Living with Jesus is hard on your sense of self-esteem. After all you are clearly not worthy. People often remark, “I know why you married her but why did she marry you?” You are in love. You worship Jesus. You have a very twisted marriage.

But she wasn’t really Jesus. It wasn’t until much much later that you realized she was actually very repressed, very emotionally unavailable, distant. She was a textbook illustration of Passive-Aggressive Personality Disorder. There was a whole world of anger and pain all closely hidden from the world, hidden even from you. You literally had no idea she was even remotely unhappy. That person whom you thought was perfectly happy and reasonable was in fact a deeply wounded and angry little girl who clearly had issues with self-awareness and vulnerability. There was even what some would call a passive-aggressive arrogance – quietly confident that in every situation she was always right.

The lack of emotional vulnerability contributed to my growing sense of neediness and romantic starvation. Jesus was apparently above feeling horny or expressing romantic intention. She also did not like to throw around phrases like “I love you”. She was an island and she expected everyone else to be likewise. Years later her best friend would confess, “I really never knew her. I don’t think anyone really did”.

No she wasn’t Jesus. In fairness she never asked to be put on a pedestal. I think.
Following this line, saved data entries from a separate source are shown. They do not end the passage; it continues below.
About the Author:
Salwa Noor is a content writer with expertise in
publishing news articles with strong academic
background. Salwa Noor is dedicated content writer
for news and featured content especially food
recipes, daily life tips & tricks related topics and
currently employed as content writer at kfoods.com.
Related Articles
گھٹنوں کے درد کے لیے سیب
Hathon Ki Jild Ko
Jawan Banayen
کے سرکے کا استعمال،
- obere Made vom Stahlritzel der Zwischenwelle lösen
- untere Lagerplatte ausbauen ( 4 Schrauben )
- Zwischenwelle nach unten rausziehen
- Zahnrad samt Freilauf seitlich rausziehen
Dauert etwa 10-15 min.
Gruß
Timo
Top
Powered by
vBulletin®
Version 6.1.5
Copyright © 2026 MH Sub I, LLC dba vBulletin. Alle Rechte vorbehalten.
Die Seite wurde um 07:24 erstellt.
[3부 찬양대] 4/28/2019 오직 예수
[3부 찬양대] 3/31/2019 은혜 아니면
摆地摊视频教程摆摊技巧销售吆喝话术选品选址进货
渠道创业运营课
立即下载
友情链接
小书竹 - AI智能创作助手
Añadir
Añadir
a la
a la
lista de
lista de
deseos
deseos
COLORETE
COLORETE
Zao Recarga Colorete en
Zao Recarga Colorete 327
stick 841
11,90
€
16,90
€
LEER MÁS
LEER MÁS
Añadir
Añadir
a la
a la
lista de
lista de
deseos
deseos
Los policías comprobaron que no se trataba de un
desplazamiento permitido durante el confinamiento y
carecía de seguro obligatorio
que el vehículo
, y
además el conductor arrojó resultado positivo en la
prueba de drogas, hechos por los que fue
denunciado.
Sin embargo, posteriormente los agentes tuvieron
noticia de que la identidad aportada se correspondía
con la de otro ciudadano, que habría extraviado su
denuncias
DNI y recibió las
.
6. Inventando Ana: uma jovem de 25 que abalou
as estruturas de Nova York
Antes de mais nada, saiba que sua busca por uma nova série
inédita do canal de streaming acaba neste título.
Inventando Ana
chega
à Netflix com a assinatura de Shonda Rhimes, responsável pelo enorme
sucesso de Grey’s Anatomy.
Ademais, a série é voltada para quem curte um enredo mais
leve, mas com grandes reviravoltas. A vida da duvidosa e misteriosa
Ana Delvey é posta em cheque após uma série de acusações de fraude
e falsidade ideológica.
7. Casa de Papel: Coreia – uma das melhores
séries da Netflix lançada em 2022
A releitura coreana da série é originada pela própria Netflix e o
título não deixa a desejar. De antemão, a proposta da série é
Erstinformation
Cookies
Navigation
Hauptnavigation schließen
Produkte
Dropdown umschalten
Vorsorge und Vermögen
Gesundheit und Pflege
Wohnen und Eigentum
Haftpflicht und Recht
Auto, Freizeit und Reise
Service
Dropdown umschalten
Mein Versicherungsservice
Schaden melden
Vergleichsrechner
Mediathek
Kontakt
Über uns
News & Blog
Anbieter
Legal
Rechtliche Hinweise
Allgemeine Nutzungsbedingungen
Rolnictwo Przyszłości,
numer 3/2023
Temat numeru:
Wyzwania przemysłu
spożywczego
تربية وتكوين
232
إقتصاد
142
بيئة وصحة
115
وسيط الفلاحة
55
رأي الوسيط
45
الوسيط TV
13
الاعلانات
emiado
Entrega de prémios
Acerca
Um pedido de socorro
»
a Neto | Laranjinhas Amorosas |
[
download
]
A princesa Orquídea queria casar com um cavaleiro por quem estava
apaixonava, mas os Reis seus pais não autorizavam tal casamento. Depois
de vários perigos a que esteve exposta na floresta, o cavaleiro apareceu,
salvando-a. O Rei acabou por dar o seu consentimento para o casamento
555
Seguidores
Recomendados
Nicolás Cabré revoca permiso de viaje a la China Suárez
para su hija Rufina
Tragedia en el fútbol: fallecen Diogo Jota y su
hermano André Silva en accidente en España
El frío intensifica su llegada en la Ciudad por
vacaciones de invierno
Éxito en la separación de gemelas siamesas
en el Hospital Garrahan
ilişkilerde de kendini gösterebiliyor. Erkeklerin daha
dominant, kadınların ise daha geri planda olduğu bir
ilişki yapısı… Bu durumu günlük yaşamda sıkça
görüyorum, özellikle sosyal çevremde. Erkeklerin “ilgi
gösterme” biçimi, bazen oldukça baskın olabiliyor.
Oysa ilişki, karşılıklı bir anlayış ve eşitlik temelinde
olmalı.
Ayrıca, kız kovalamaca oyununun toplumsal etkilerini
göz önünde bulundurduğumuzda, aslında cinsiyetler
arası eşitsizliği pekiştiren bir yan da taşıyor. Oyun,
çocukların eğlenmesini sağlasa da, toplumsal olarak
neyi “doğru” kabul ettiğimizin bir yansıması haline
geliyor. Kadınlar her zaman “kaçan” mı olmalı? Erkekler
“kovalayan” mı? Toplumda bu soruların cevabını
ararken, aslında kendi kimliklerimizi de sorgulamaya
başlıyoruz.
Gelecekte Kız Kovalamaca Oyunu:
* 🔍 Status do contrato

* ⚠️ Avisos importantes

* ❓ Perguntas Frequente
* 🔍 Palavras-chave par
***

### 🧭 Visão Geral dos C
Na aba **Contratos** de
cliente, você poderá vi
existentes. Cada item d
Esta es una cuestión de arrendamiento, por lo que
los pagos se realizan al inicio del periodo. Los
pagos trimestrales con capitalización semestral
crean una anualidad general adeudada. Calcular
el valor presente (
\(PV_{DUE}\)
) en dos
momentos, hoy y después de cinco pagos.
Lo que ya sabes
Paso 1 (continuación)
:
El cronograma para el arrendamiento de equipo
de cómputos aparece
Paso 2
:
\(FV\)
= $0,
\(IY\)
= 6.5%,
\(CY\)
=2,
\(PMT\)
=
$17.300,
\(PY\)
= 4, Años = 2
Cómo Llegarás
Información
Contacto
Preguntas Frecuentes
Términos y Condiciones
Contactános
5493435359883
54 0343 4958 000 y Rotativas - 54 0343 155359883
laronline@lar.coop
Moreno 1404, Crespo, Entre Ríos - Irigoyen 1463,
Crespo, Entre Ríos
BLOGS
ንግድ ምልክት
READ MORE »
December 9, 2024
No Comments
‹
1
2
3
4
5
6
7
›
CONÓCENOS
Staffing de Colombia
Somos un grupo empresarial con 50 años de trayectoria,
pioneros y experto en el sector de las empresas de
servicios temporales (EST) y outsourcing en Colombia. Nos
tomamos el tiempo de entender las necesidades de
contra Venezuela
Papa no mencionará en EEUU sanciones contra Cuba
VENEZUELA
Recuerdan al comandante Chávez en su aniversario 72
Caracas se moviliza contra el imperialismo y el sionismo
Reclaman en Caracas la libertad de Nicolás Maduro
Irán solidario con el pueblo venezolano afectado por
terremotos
I was looking for a soul mate and she was looking for a business partner.

After almost two decades of being a burden she cut me loose to go “find herself”.

She said she couldn’t stay with someone who was needy.

It has been a while now and time has given me the insight that all those years of marriage could not. It turns out I was a pretty decent husband after all. Spending every day trying to impress the Christ will do that to a person. Apparently she was not perfect, though I would never have believed it.

No one is disappointed in me today. I haven’t failed yet today.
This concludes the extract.